## Source data
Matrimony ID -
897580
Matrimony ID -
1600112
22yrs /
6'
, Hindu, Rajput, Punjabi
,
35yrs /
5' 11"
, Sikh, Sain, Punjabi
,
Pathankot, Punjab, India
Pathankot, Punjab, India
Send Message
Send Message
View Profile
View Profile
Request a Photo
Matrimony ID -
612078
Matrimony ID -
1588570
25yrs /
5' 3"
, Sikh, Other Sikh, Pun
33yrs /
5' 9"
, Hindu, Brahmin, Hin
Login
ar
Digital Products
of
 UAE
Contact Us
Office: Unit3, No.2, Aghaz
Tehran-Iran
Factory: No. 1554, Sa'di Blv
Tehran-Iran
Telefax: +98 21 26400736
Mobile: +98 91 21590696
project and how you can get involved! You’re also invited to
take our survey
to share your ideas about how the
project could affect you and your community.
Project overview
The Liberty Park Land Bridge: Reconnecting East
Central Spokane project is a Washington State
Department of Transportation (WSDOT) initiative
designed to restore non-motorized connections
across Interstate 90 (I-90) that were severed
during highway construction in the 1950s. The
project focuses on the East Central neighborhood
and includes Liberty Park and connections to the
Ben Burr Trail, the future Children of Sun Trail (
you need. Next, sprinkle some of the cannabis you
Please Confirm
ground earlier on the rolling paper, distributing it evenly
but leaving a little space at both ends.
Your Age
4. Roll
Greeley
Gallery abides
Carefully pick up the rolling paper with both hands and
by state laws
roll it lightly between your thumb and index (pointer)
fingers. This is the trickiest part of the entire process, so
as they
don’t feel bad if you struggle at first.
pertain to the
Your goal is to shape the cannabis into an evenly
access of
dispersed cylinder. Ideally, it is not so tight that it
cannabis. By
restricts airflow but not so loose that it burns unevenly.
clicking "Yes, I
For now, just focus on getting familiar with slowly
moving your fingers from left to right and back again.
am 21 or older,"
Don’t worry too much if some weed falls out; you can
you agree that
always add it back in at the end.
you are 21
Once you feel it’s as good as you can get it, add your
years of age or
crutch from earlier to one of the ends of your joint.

## Exercise instructions
Repeat each line above exactly as written.

## Exercise solution
Matrimony ID -
897580
Matrimony ID -
1600112
22yrs /
6'
, Hindu, Rajput, Punjabi
,
35yrs /
5' 11"
, Sikh, Sain, Punjabi
,
Pathankot, Punjab, India
Pathankot, Punjab, India
Send Message
Send Message
View Profile
View Profile
Request a Photo
Matrimony ID -
612078
Matrimony ID -
1588570
25yrs /
5' 3"
, Sikh, Other Sikh, Pun
33yrs /
5' 9"
, Hindu, Brahmin, Hin
Login
ar
Digital Products
of
 UAE
Contact Us
Office: Unit3, No.2, Aghaz
Tehran-Iran
Factory: No. 1554, Sa'di Blv
Tehran-Iran
Telefax: +98 21 26400736
Mobile: +98 91 21590696
project and how you can get involved! You’re also invited to
take our survey
to share your ideas about how the
project could affect you and your community.
Project overview
The Liberty Park Land Bridge: Reconnecting East
Central Spokane project is a Washington State
Department of Transportation (WSDOT) initiative
designed to restore non-motorized connections
across Interstate 90 (I-90) that were severed
during highway construction in the 1950s. The
project focuses on the East Central neighborhood
and includes Liberty Park and connections to the
Ben Burr Trail, the future Children of Sun Trail (
you need. Next, sprinkle some of the cannabis you
Please Confirm
ground earlier on the rolling paper, distributing it evenly
but leaving a little space at both ends.
Your Age
4. Roll
Greeley
Gallery abides
Carefully pick up the rolling paper with both hands and
by state laws
roll it lightly between your thumb and index (pointer)
fingers. This is the trickiest part of the entire process, so
as they
don’t feel bad if you struggle at first.
pertain to the
Your goal is to shape the cannabis into an evenly
access of
dispersed cylinder. Ideally, it is not so tight that it
cannabis. By
restricts airflow but not so loose that it burns unevenly.
clicking "Yes, I
For now, just focus on getting familiar with slowly
moving your fingers from left to right and back again.
am 21 or older,"
Don’t worry too much if some weed falls out; you can
you agree that
always add it back in at the end.
you are 21
Once you feel it’s as good as you can get it, add your
years of age or
crutch from earlier to one of the ends of your joint.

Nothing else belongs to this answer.